##### Extracted entries #####

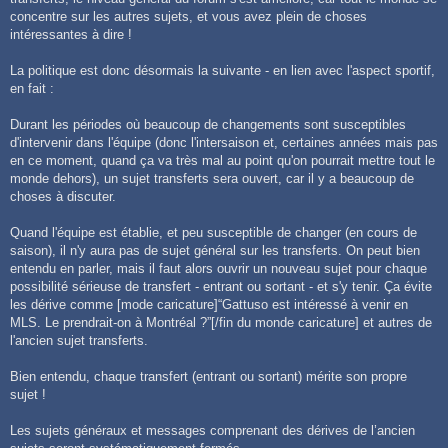
concentre sur les autres sujets, et vous avez plein de choses
intéressantes à dire !
La politique est donc désormais la suivante - en lien avec l'aspect sportif,
en fait :
Durant les périodes où beaucoup de changements sont susceptibles
d'intervenir dans l'équipe (donc l'intersaison et, certaines années mais pas
en ce moment, quand ça va très mal au point qu'on pourrait mettre tout le
monde dehors), un sujet transferts sera ouvert, car il y a beaucoup de
choses à discuter.
Quand l'équipe est établie, et peu susceptible de changer (en cours de
saison), il n'y aura pas de sujet général sur les transferts. On peut bien
entendu en parler, mais il faut alors ouvrir un nouveau sujet pour chaque
possibilité sérieuse de transfert - entrant ou sortant - et s'y tenir. Ça évite
les dérive comme [mode caricature]“Gattuso est intéressé à venir en
MLS. Le prendrait-on à Montréal ?”[/fin du monde caricature] et autres de
l'ancien sujet transferts.
Bien entendu, chaque transfert (entrant ou sortant) mérite son propre
sujet !
Les sujets généraux et messages comprenant des dérives de l’ancien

#####

■ Work to be completed ■
Print all of the data exactly, and do not carry over any pictures.

■ Reply to the exercise ■
concentre sur les autres sujets, et vous avez plein de choses
intéressantes à dire !
La politique est donc désormais la suivante - en lien avec l'aspect sportif,
en fait :
Durant les périodes où beaucoup de changements sont susceptibles
d'intervenir dans l'équipe (donc l'intersaison et, certaines années mais pas
en ce moment, quand ça va très mal au point qu'on pourrait mettre tout le
monde dehors), un sujet transferts sera ouvert, car il y a beaucoup de
choses à discuter.
Quand l'équipe est établie, et peu susceptible de changer (en cours de
saison), il n'y aura pas de sujet général sur les transferts. On peut bien
entendu en parler, mais il faut alors ouvrir un nouveau sujet pour chaque
possibilité sérieuse de transfert - entrant ou sortant - et s'y tenir. Ça évite
les dérive comme [mode caricature]“Gattuso est intéressé à venir en
MLS. Le prendrait-on à Montréal ?”[/fin du monde caricature] et autres de
l'ancien sujet transferts.
Bien entendu, chaque transfert (entrant ou sortant) mérite son propre
sujet !
Les sujets généraux et messages comprenant des dérives de l’ancien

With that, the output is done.